Thursday, Mar 28th, 2013 (8:55 am) - Score 1,091

The UK telecoms regulator, Ofcom, confirms that the European Commission (EC) “did not raise any concerns” about its plans to slash the price that ISPs, mobile operators and businesses must pay to BT for 1Gbps+ wholesale Leased Line (Ethernet) services in all parts of the UK except Hull and London.

Ofcom’s Business Connectivity Review of the related market, which is worth around £2 billion per year, initially ruled in July 2012 that BT held Significant Market Power (SMP) in the “relatively new market” for faster than 1Gbps services (here) and should be subject to tighter regulation (e.g. price caps).

Ofcoms Statement

Leased lines provide dedicated symmetric transmission capacity between fixed locations, and their overall value exceeds £2bn per annum in the UK. They play an important role in business communications services and are used to support a wide variety of applications, both in the private and public sectors.
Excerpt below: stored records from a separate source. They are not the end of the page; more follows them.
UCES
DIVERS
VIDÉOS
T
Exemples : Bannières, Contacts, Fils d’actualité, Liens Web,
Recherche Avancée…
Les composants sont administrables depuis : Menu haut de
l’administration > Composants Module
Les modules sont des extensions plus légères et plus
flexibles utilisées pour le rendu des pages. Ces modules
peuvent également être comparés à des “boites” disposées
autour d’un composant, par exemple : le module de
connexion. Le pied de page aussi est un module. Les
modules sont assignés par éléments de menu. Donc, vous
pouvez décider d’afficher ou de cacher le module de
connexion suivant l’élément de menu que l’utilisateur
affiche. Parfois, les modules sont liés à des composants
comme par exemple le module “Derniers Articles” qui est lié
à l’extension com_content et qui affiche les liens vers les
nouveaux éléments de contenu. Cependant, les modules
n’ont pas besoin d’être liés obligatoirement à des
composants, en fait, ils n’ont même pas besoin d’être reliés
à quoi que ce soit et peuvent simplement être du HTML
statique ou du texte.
They also play a significant role in delivering fixed and mobile broadband services to consumers, because communications providers (CPs) use them extensively in their networks.

BT remains by far the largest wholesale supplier of leased lines in the UK. For illustrative purposes, if we consider all wholesale circuits, we estimate that BT has a share of 82% of volumes. The majority of CPs remain reliant on BT’s network in providing services to their customers.

Our decisions are designed to promote competition in the provision of leased lines and the services which use them, and will affect the availability, choice, price, quality and value for money of data-transfer services throughout the UK. They are therefore important in furthering the interests of citizens and consumers.”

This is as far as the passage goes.